— WHAT IS NEEDED —
When a line in the entries contains the word "features", copy that line in full.

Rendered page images
********************
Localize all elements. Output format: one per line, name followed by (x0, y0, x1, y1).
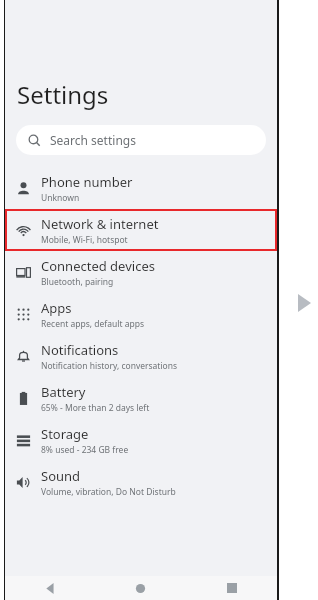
staticText: Battery (41, 383, 86, 401)
staticText: Notifications (41, 341, 119, 359)
button[interactable]: Apps (5, 293, 277, 335)
button[interactable]: Storage (5, 419, 277, 461)
staticText: 65% - More than 2 days left (41, 402, 150, 414)
staticText: Unknown (41, 192, 80, 204)
staticText: Search settings (50, 132, 136, 148)
button[interactable]: Recent apps (186, 576, 277, 600)
staticText: Volume, vibration, Do Not Disturb (41, 486, 176, 498)
button[interactable]: Network & internet (5, 209, 277, 251)
staticText: Settings (17, 78, 109, 111)
button[interactable]: Notifications (5, 335, 277, 377)
button[interactable]: Search settings (16, 125, 266, 155)
button[interactable]: Connected devices (5, 251, 277, 293)
button[interactable]: Back (5, 576, 95, 600)
staticText: Phone number (41, 173, 133, 191)
button[interactable]: Phone number (5, 167, 277, 209)
staticText: Bluetooth, pairing (41, 276, 114, 288)
button[interactable]: Sound (5, 461, 277, 503)
button[interactable]: Home (95, 576, 186, 600)
staticText: 8% used - 234 GB free (41, 444, 129, 456)
button[interactable]: Battery (5, 377, 277, 419)
staticText: Sound (41, 467, 81, 485)
staticText: Storage (41, 425, 89, 443)
staticText: Apps (41, 299, 72, 317)
staticText: Mobile, Wi-Fi, hotspot (41, 234, 128, 246)
staticText: Connected devices (41, 257, 155, 275)
staticText: Notification history, conversations (41, 360, 178, 372)
staticText: Network & internet (41, 215, 159, 233)
staticText: Recent apps, default apps (41, 318, 145, 330)
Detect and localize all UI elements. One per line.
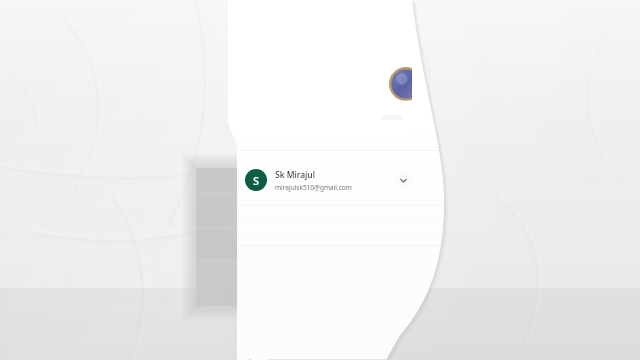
button[interactable]: S <box>237 0 417 360</box>
staticText: Sk Mirajul <box>275 169 315 181</box>
staticText: mirajulsk510@gmail.com <box>275 183 352 192</box>
staticText: S <box>253 173 260 188</box>
button[interactable]: Expand account list <box>395 172 411 188</box>
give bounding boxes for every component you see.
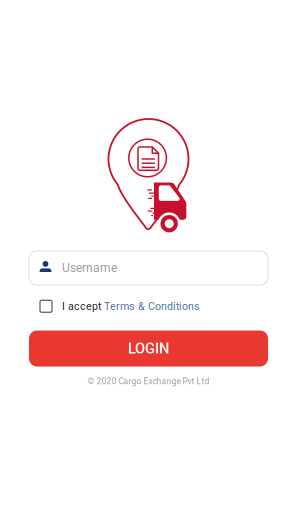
button[interactable]: Username <box>29 251 268 285</box>
staticText: Terms & Conditions <box>104 300 200 312</box>
staticText: LOGIN <box>128 340 169 357</box>
staticText: © 2020 Cargo Exchange Pvt Ltd <box>88 376 210 386</box>
button[interactable]: Terms & Conditions <box>104 300 200 312</box>
button[interactable]: LOGIN <box>29 330 268 366</box>
button[interactable]: Accept terms and conditions <box>40 300 52 312</box>
staticText: Username <box>62 261 117 275</box>
staticText: I accept <box>62 300 104 312</box>
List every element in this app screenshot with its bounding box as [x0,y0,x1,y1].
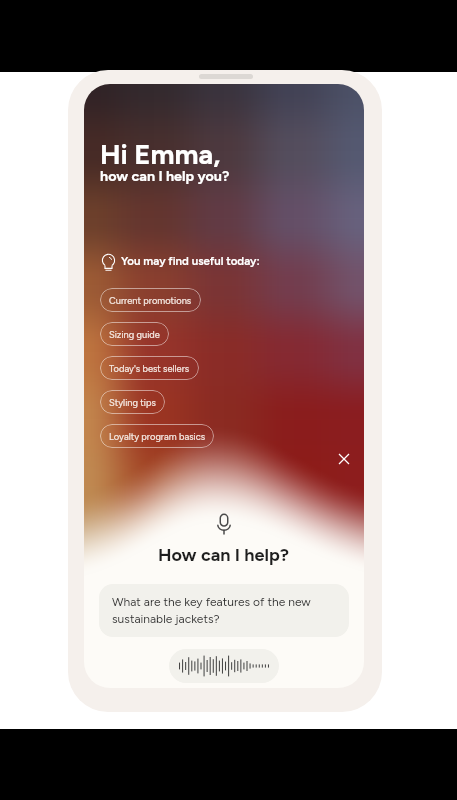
staticText: Current promotions [109,295,192,306]
button[interactable]: Sizing guide [100,322,169,346]
button[interactable]: What are the key features of the new sus… [99,584,349,637]
button[interactable]: Today's best sellers [100,356,199,380]
button[interactable]: Styling tips [100,390,165,414]
button[interactable]: Close [331,446,357,472]
button[interactable]: Microphone [212,512,236,536]
staticText: how can I help you? [100,167,230,184]
staticText: How can I help? [158,544,290,566]
staticText: Loyalty program basics [109,431,205,442]
button[interactable]: Loyalty program basics [100,424,214,448]
button[interactable]: Current promotions [100,288,201,312]
staticText: You may find useful today: [121,254,260,268]
staticText: Hi Emma, [100,138,221,171]
staticText: What are the key features of the new sus… [112,595,336,626]
staticText: Sizing guide [109,329,160,340]
button[interactable]: Voice waveform [169,649,279,683]
staticText: Styling tips [109,397,156,408]
staticText: Today's best sellers [109,363,190,374]
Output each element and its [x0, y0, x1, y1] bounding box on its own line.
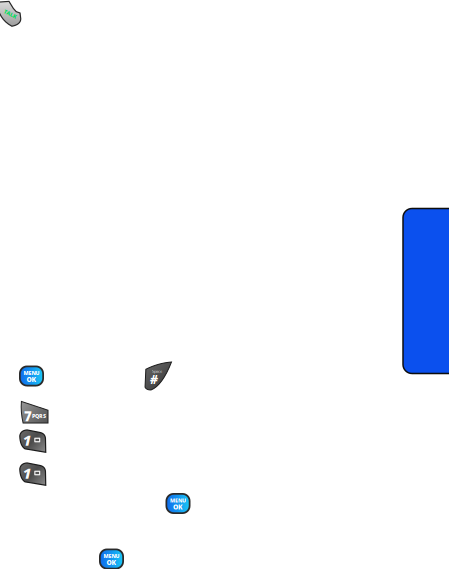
staticText: 7: [24, 407, 32, 425]
button[interactable]: Menu OK key: [19, 366, 44, 386]
staticText: Space: [152, 369, 162, 374]
staticText: 1: [23, 463, 32, 483]
staticText: MENU: [24, 369, 40, 376]
staticText: OK: [106, 558, 116, 567]
button[interactable]: Menu OK key: [99, 548, 124, 569]
staticText: MENU: [104, 552, 120, 559]
staticText: MENU: [170, 497, 186, 504]
staticText: OK: [173, 502, 183, 511]
staticText: 1: [23, 430, 32, 450]
staticText: #: [150, 371, 158, 387]
button[interactable]: Menu OK key: [166, 493, 190, 514]
staticText: OK: [26, 375, 36, 384]
staticText: TALK: [4, 10, 18, 18]
staticText: PQRS: [32, 412, 46, 420]
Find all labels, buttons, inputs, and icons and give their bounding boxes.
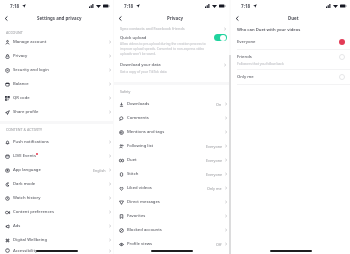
button[interactable]: Content preferences: [0, 205, 113, 219]
staticText: Safety: [120, 89, 131, 94]
button[interactable]: Mentions and tags: [114, 125, 229, 139]
staticText: Followers that you follow back: [237, 61, 284, 65]
staticText: Manage account: [13, 39, 47, 45]
staticText: On: [216, 102, 222, 107]
button[interactable]: App language: [0, 163, 113, 177]
button[interactable]: Following list: [114, 139, 229, 153]
button[interactable]: QR code: [0, 91, 113, 105]
button[interactable]: Favorites: [114, 209, 229, 223]
button[interactable]: Back: [0, 12, 12, 24]
button[interactable]: Privacy: [0, 49, 113, 63]
staticText: Only me: [237, 74, 254, 80]
staticText: Favorites: [127, 213, 146, 219]
staticText: 7:18: [10, 3, 20, 9]
staticText: Balance: [13, 81, 29, 87]
staticText: Share profile: [13, 109, 39, 115]
staticText: Off: [216, 242, 222, 247]
button[interactable]: Digital Wellbeing: [0, 233, 113, 247]
staticText: Accessibility: [13, 248, 38, 254]
button[interactable]: Manage account: [0, 35, 113, 49]
staticText: Who can Duet with your videos: [237, 27, 301, 33]
staticText: Watch history: [13, 195, 41, 201]
staticText: Privacy: [167, 15, 183, 21]
staticText: Allow videos to pre-upload during the cr…: [120, 42, 211, 55]
staticText: Everyone: [206, 158, 222, 163]
staticText: CONTENT & ACTIVITY: [6, 127, 43, 132]
button[interactable]: Accessibility: [0, 247, 113, 254]
staticText: Mentions and tags: [127, 129, 165, 135]
button[interactable]: Comments: [114, 111, 229, 125]
staticText: Digital Wellbeing: [13, 237, 48, 243]
staticText: Duet: [288, 15, 299, 21]
staticText: Security and login: [13, 67, 49, 73]
staticText: Everyone: [206, 172, 222, 177]
staticText: Everyone: [206, 144, 222, 149]
button[interactable]: Stitch: [114, 167, 229, 181]
staticText: Download your data: [120, 62, 161, 68]
staticText: Ads: [13, 223, 21, 229]
staticText: Blocked accounts: [127, 227, 162, 233]
button[interactable]: Everyone: [231, 35, 350, 49]
button[interactable]: Profile views: [114, 237, 229, 251]
staticText: Liked videos: [127, 185, 152, 191]
staticText: Dark mode: [13, 181, 36, 187]
staticText: Content preferences: [13, 209, 54, 215]
button[interactable]: Push notifications: [0, 135, 113, 149]
button[interactable]: Direct messages: [114, 195, 229, 209]
staticText: QR code: [13, 95, 30, 101]
staticText: Everyone: [237, 39, 256, 45]
button[interactable]: Downloads: [114, 97, 229, 111]
button[interactable]: Share profile: [0, 105, 113, 119]
staticText: Push notifications: [13, 139, 49, 145]
staticText: Stitch: [127, 171, 139, 177]
button[interactable]: Back: [114, 12, 126, 24]
staticText: Get a copy of your TikTok data: [120, 69, 167, 73]
button[interactable]: Dark mode: [0, 177, 113, 191]
button[interactable]: Quick upload toggle: [214, 34, 227, 41]
staticText: Direct messages: [127, 199, 160, 205]
staticText: Privacy: [13, 53, 28, 59]
staticText: English: [93, 168, 106, 173]
button[interactable]: Back: [231, 12, 243, 24]
button[interactable]: Sync contacts and Facebook friends: [114, 24, 229, 31]
button[interactable]: Security and login: [0, 63, 113, 77]
staticText: Comments: [127, 115, 149, 121]
staticText: 7:18: [124, 3, 134, 9]
staticText: Friends: [237, 54, 252, 60]
staticText: Sync contacts and Facebook friends: [120, 26, 185, 31]
button[interactable]: Quick upload: [114, 31, 229, 55]
staticText: Quick upload: [120, 35, 147, 41]
button[interactable]: Ads: [0, 219, 113, 233]
staticText: Downloads: [127, 101, 150, 107]
button[interactable]: Duet: [114, 153, 229, 167]
staticText: LIVE Events: [13, 153, 36, 159]
staticText: Only me: [207, 186, 222, 191]
staticText: 7:18: [241, 3, 251, 9]
staticText: Settings and privacy: [37, 15, 82, 21]
button[interactable]: Blocked accounts: [114, 223, 229, 237]
button[interactable]: LIVE Events: [0, 149, 113, 163]
staticText: Profile views: [127, 241, 153, 247]
button[interactable]: Download your data: [114, 62, 229, 73]
button[interactable]: Only me: [231, 70, 350, 84]
button[interactable]: Friends: [231, 50, 350, 69]
staticText: ACCOUNT: [6, 30, 23, 35]
staticText: Duet: [127, 157, 137, 163]
button[interactable]: Liked videos: [114, 181, 229, 195]
button[interactable]: Watch history: [0, 191, 113, 205]
staticText: Following list: [127, 143, 154, 149]
staticText: App language: [13, 167, 41, 173]
button[interactable]: Balance: [0, 77, 113, 91]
********************
— REPLY —
button[interactable]: What are the key features of the new sus… [99,584,349,637]
staticText: What are the key features of the new sus… [112,595,336,626]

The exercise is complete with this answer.